Ms. Rohr has also determined that for each year of the first five years
the proposed amendment is in effect there should be no effect on a local economy,
and therefore no local employment impact statement is required under Administrative
Procedure Act (APA), Texas Government Code §2001.022.
The commission staff will conduct a public hearing on this rulemaking,
if requested pursuant to the Administrative Procedure Act, Texas Government
Code §2001.029, at the commission's offices located in the William B.
Travis Building, 1701 North Congress Avenue, Austin, Texas 78701 on Tuesday,
April 18, 2006. The request for a public hearing must be received within 24
days after publication of the proposed amendment.
Comments on the proposed amendment may be submitted to the Filing Clerk,
Public Utility Commission of Texas, 1701 North Congress Avenue, P.O. Box 13326,
Austin, Texas 78711-3326, within 24 days after publication. Sixteen copies
of comments to the proposed amendment are required to be filed pursuant to §22.71(c)
of this title. Reply comments may be submitted within 31 days after publication.
Comments should be organized in a manner consistent with the organization
of the proposed amendment. The commission invites specific comments regarding
the costs associated with, and benefits that will be gained by, implementation
of the proposed amended section. The commission will consider the costs and
benefits in deciding whether to adopt the amended section. All comments should
refer to Project Number 29630.
The amendment is proposed under the Public Utility Regulatory
Act, Texas Utilities Code Annotated §14.002 (Vernon 1998, Supplement
2005) (PURA), which provides the Public Utility Commission with the authority
to make and enforce rules reasonably required in the exercise of its powers
and jurisdiction; and specifically, PURA §36.204 which grants the commission
authority to allow additional incentives for purchased power and §36.205
which grants the commission authority over purchased power cost recovery.

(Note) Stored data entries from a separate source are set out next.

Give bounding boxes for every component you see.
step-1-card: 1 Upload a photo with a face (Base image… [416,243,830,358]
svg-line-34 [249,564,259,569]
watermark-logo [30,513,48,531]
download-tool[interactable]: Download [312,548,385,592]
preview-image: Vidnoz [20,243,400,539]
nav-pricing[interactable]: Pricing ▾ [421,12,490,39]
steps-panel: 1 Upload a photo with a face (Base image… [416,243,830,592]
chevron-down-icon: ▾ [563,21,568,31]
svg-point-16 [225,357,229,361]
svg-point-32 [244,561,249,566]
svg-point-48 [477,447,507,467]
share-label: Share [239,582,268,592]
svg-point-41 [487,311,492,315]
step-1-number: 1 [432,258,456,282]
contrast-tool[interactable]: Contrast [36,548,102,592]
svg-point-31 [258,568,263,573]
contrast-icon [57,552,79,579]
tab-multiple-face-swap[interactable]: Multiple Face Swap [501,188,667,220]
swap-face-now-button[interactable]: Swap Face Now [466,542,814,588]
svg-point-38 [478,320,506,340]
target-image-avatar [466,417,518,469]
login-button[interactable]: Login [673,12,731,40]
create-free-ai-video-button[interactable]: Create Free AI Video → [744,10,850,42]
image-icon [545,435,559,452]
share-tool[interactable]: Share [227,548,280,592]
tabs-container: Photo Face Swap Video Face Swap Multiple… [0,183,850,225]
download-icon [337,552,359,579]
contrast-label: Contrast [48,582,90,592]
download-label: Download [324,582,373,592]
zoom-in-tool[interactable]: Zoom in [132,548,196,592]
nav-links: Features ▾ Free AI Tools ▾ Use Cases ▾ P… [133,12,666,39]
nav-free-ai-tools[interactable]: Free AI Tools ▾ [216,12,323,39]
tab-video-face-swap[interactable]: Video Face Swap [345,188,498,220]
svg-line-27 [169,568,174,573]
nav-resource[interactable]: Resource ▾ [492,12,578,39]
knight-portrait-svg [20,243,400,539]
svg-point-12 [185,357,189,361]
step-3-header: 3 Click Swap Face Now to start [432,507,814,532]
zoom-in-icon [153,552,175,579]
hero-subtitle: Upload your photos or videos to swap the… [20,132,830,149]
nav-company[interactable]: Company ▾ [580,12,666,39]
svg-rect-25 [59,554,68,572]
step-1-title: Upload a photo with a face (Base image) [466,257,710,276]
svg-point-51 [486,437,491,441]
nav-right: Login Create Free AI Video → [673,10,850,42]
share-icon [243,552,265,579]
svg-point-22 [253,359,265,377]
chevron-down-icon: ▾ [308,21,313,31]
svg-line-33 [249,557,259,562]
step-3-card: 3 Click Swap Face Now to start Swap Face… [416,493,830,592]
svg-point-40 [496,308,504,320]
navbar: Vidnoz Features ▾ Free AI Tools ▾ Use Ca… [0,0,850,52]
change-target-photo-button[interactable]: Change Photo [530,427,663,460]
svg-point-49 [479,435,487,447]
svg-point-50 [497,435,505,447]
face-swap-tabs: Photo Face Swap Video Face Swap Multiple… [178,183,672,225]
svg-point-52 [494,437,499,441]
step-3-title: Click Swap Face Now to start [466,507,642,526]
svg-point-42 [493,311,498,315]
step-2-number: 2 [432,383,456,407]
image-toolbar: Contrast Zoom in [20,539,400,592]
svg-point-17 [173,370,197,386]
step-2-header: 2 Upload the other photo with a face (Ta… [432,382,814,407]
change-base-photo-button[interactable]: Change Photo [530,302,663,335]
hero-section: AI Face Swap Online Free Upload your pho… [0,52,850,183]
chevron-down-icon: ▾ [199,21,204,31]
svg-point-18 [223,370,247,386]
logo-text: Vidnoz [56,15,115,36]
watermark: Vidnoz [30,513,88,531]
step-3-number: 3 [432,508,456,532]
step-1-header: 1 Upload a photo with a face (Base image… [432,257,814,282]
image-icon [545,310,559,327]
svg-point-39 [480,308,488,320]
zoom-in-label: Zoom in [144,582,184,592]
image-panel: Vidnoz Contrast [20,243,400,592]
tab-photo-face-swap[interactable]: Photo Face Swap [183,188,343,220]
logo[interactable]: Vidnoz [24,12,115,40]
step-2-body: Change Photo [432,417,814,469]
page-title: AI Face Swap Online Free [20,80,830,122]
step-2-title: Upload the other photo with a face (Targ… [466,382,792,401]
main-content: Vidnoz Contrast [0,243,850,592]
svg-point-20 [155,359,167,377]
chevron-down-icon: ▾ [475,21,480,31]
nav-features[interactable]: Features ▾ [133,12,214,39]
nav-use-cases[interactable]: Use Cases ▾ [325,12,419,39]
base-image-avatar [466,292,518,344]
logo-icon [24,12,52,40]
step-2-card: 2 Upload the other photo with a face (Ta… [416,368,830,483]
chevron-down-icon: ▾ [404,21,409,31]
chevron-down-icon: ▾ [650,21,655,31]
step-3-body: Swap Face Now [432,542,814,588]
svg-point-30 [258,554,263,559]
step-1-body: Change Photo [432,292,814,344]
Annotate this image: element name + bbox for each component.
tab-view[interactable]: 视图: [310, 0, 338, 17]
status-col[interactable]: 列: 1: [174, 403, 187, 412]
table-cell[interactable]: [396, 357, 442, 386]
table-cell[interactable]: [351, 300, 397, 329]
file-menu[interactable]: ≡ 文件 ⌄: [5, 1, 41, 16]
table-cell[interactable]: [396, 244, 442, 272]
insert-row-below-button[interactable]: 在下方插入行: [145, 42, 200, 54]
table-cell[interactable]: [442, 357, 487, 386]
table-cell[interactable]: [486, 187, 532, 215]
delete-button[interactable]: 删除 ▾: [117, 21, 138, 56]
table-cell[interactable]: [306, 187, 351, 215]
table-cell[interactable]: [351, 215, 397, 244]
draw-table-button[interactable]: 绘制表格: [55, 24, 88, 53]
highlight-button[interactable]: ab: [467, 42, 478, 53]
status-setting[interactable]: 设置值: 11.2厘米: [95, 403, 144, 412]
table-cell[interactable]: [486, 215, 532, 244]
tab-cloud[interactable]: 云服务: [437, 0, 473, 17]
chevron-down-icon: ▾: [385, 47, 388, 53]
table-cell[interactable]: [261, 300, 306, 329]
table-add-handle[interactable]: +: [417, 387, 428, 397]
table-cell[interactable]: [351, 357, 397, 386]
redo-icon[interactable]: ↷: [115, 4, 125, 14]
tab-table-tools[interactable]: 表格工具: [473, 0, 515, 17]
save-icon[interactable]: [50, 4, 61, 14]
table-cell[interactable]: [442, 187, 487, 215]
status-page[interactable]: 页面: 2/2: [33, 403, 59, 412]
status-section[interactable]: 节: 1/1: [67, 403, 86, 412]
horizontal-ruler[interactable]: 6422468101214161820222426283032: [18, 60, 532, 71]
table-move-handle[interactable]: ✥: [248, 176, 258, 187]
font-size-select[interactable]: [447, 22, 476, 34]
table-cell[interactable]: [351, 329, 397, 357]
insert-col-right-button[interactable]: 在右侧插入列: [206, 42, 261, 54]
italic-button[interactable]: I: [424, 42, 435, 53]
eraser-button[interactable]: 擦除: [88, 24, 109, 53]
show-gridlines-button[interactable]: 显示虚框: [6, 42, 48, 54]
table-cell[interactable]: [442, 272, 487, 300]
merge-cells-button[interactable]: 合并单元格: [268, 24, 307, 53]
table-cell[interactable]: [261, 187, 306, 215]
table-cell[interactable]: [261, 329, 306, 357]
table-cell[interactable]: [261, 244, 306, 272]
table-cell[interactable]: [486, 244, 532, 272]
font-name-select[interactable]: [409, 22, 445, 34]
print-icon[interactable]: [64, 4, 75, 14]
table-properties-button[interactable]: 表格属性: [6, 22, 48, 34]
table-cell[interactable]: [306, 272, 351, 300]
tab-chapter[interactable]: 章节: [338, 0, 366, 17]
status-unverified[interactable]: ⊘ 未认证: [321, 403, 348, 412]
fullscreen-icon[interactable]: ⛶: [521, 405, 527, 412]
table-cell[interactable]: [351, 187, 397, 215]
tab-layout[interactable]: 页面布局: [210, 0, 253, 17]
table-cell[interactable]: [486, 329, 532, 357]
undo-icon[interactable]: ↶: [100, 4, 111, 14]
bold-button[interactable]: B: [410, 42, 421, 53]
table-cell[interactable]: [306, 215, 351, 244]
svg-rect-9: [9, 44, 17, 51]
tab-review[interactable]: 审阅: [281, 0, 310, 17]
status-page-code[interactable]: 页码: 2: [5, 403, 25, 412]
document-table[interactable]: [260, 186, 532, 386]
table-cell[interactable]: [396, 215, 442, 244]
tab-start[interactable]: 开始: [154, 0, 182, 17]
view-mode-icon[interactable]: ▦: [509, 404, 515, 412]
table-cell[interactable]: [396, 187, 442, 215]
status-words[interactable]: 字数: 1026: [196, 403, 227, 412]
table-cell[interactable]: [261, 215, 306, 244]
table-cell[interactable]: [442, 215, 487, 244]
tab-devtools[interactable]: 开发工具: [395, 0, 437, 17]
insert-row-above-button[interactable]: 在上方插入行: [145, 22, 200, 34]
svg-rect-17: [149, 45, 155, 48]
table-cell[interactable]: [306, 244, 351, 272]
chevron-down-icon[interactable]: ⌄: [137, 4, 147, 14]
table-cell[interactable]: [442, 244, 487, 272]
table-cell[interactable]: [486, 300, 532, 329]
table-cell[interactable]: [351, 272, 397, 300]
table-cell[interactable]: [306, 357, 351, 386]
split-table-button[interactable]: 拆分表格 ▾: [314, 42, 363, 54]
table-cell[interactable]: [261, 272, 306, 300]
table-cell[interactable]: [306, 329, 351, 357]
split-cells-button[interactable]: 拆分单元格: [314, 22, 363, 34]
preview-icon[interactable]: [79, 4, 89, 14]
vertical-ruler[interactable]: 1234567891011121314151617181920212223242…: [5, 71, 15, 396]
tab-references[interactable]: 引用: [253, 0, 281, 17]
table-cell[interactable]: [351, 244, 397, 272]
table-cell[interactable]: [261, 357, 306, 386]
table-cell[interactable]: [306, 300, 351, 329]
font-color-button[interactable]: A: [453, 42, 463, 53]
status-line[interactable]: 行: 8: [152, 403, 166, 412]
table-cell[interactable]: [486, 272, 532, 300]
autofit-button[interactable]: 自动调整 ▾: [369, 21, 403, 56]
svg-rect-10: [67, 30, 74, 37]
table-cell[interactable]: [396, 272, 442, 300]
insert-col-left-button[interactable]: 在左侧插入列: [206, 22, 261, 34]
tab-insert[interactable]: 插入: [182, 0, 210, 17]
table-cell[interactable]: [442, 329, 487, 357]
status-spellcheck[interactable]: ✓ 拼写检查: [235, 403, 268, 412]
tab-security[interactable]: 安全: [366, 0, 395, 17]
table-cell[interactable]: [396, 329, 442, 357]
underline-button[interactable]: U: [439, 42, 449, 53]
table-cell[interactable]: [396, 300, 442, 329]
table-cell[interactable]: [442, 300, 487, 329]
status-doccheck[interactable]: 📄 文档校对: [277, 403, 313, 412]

Cross Reference to Statutes: Public Utility Regulatory Act §§14.002,
36.204 and 36.205.
§25.236.Recovery of Fuel Costs.
(a)
Eligible fuel expenses. Eligible fuel expenses include
expenses properly recorded in the Federal Energy Regulatory Commission Uniform
System of Accounts, numbers 501, 503, 518, 536, 547, 555, and 565, as modified
in this subsection,
in effect on March 1, 2006
[
(1) - (3)
(No change.)
[(4)
For Account 555, the electric utility
may not recover demand or capacity costs.]
(4)
[
(5)
[
(6)
[
(A)
revenues from steam sales included in Accounts 504 and
456 to the extent expenses incurred to produce that steam are included in
Account 503; and
[(B)
revenues from wheeling transactions except
for non-ERCOT electric utilities; and]
(B)
[
[(D)
For electric utilities in ERCOT, revenues
from third parties for unplanned transmission service, such as ISO fees, losses,
and re-dispatch fees.]
(7)
[
(A)
the electric utility participates in a transmission region
governed by an independent system operator or a functionally equivalent independent
organization;
(B)
a generally-applicable tariff for firm and non-firm transmission
service is offered in the transmission region in which the electric utility
operates; and
(C)
the transaction is not found to be to the detriment of
its retail customers.
(8)
If the commission has authorized an electric
utility to include purchased power capacity costs in its base rates and if
the electric utility subsequently seeks to recover purchased power capacity
costs through eligible fuel, such costs shall be included as an eligible fuel
expense only to the extent that such costs are greater than the costs utilized
to fix the base rates of the electric utility, as adjusted for load growth.
(A)
Prior to requesting recovery of purchased power capacity
costs as eligible fuel expenses, the electric utility must petition the commission
for a determination of the amount of purchased power capacity costs already
in base rates.
(i)
The electric utility may not seek a determination under
this paragraph in a proceeding to change its fuel factor.
(ii)
The determination of the capacity costs in base rates
shall be based upon the filings in the electric utility's most recent base
rate proceeding. If the order in the electric utility's most recent base rate
proceeding does not specify an amount of capacity costs in base rates, then
an adjustment shall be made to the amount of purchased power capacity costs
originally requested by the electric utility, based on the percentage change
in base rate costs approved by the commission, compared to the utility's requested
costs.
(iii)
A load growth adjustment using the Texas retail average
12 coincident peak shall be applied to the amount of purchased power capacity
costs in the electric utility's base rates. This adjustment shall be the percentage
change from the test year of the most recent base rate case to the 12 months
preceding the filing of the petition for determination. The load growth adjustment
shall be recalculated whenever the fuel factor is adjusted.
(iv)
The amount of purchased power capacity costs in base rates
and the load growth adjustment are not subject to reconciliation in a fuel
reconciliation proceeding.
(v)
After the amount of purchased power capacity costs in the
electric utility's base rates is determined, the electric utility shall reflect
the determination in future fuel factor filings.
(B)
Recovery of purchased power capacity costs as eligible
fuel is prospective from the date the fuel factor takes effect.
(C)
The amount of purchased power capacity costs in the fuel
factor can be adjusted only in a fuel factor or base rate proceeding.
(D)
Beginning on the effective date of new base rates, all
capacity expenses associated with purchased power shall be excluded from base
rates and shall be treated as eligible fuel expenses, and the load growth
adjustment prescribed by subparagraph (A)(iii) of this paragraph shall no
longer be applied.
(E)
An electric utility subject to PURA §39.455 may not
recover purchased power capacity costs through its fuel factor until the expiration
of the rate rider pursuant to PURA §39.455.
(b) - (c)
(No change.)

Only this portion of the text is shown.